Kentish Gazette Canterbury & District
Mystery man makes triumphant return
Croquet
A croquet player who had not picked up a mallet for five years beat world champion Stephen Mulliner in a thrilling tournament final at Polo Farm on Thursday.
Dutchman Rutger Beijderwellen abandoned top-level croquet for kite-surfing in 2012 but Canterbury Croquet club member Jonathan Lamb persuaded him to enter his one-ball association croquet tournament, organised to help celebrate the opening of the club’s new lawns.
Beijderwellen entered on condition that his entry should not be publicised so Lamb announced that there would be a mystery player.
Lamb said the player could well turn out to win the event – a tall order as one of the 14 competitors was the current world croquet champion.
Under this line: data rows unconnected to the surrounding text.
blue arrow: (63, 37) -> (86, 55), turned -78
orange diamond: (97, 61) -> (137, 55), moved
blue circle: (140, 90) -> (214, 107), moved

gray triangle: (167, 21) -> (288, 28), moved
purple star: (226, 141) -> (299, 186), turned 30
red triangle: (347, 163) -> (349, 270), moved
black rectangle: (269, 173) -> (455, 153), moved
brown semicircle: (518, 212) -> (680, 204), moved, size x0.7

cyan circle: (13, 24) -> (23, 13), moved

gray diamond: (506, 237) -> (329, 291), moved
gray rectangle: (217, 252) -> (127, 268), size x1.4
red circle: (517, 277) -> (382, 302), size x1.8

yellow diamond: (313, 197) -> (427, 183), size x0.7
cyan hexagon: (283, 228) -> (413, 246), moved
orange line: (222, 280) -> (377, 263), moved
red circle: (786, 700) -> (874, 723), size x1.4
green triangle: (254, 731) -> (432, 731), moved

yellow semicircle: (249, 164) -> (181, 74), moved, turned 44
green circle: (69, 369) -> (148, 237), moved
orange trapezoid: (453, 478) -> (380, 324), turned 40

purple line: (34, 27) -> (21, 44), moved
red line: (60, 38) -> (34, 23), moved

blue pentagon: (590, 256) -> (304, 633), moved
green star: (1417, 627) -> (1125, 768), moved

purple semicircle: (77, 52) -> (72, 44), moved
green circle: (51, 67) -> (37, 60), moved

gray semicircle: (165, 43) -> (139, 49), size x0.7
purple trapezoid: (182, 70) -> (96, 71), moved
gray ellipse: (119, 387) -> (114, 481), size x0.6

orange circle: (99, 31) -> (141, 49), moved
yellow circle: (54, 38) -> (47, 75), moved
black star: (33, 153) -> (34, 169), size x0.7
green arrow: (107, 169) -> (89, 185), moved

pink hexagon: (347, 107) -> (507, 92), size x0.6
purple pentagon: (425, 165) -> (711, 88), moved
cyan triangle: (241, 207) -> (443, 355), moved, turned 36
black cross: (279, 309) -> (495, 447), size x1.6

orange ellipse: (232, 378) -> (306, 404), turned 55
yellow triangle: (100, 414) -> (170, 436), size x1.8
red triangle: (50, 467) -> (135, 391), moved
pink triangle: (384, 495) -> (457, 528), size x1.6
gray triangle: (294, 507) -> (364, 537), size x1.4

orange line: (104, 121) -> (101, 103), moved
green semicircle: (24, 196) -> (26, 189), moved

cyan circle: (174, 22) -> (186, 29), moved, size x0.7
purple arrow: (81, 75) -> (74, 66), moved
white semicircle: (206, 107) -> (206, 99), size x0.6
The mystery player seemed to hail from the Middle East as he emerged from a Rolls whose smartly-attired chauffeur looked remarkably like Canterbury Croquet Club’s chairman Barry Sales.
The mystery was solved once the player removed his headdress.
In the past Beijderwellen specialised in one-ball play, winning a major tournament three times and in the final, Mulliner could not quite match the intensity of the Dutchman’s play.
Canterbury’s Tobi Savage, also a world-class player, was knocked out of the main event but won a consolation challenge competition.
When tournament organiser Jonathan Lamb needed a player to make up the numbers Canterbury’s Henry Bryant took up the challenge.
His first opponent was none other than world champion Stephen Mulliner.
The first-round, best-of-three, game was over in a flash as Mulliner raced around the hoops. However Bryant, who has a handicap of 16, was unfazed.
He went on to score several hoops against Mulliner and continued to play well against top players in later rounds.